■ **Action item**
Nothing but the pictures is dropped; write out all the remaining data below exactly.

■ **Available data**
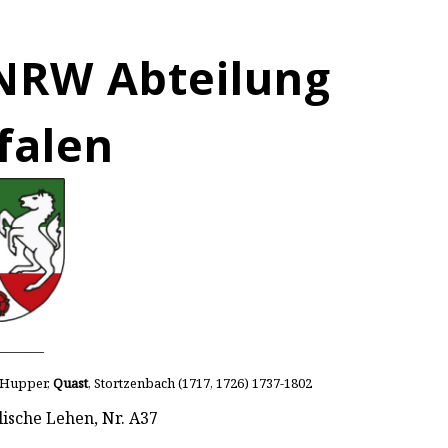
NRW Abteilung
falen
________
, Hupper,
Quast
, Stortzenbach (1717, 1726) 1737-1802
lische Lehen, Nr. A37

■ **Written reply**
NRW Abteilung
falen
________
, Hupper,
Quast
, Stortzenbach (1717, 1726) 1737-1802
lische Lehen, Nr. A37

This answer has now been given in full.